The Technology Select Sector SPDR Fund, which aims to provide investors with access to companies that are part of the S&P 500 Index. These companies work with technological equipment, data storage, software, semiconductors, provide IT services and more. In this case, the trend was smoother during the bull market from 2009 to 2020. By analyzing the sector in this way, investors can determine which companies are most likely to perform best during a bull market.
Swing trading in bull markets
Swing trading is a trading method in which a trader buys or sells trading instruments by holding trades open for several days, and in some cases several weeks. This style involves trading with the trend and can be useful when the market is clearly in a bullish trend.
Typically, swing traders use a combination of technical and fundamental analysis to make trading decisions: The most popular indicators are the Stochastic Oscillator and the Relative Strength Index (RSI).
For example, the Technology Select Sector SPDR fund at the very beginning of the bull market in 2009, all three moving averages crossed and continued to move up, thus confirming the established bull trend at the end of 2010.

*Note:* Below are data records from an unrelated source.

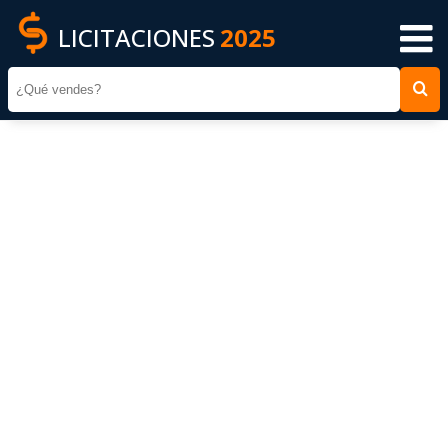
LICITACIONES
2025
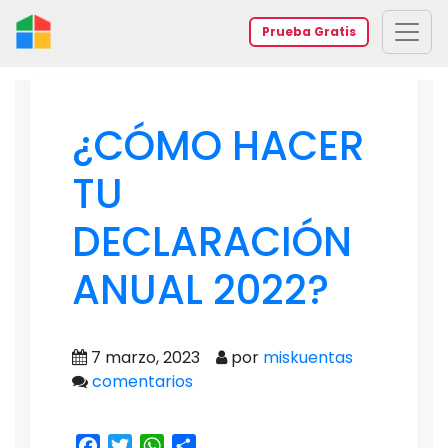
Prueba Gratis
¿CÓMO HACER
TU
DECLARACIÓN
ANUAL 2022?
7 marzo, 2023
por
miskuentas
comentarios
Facebook
Twitter
WhatsApp
Share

After that, swing traders would typically use indicators such as the stochastic oscillator to spot signs of an oversold market. Such signs are usually considered situations when the stochastic lines are either below level 20 or the lower horizontal line in the indicator window.
Since swing traders tend to hold open positions for several days or weeks, they may well consider trading Contracts for Differences (CFDs), as CFDs allow traders to speculate on higher and lower prices using leverage. This means that you can trade a larger position using a smaller deposit.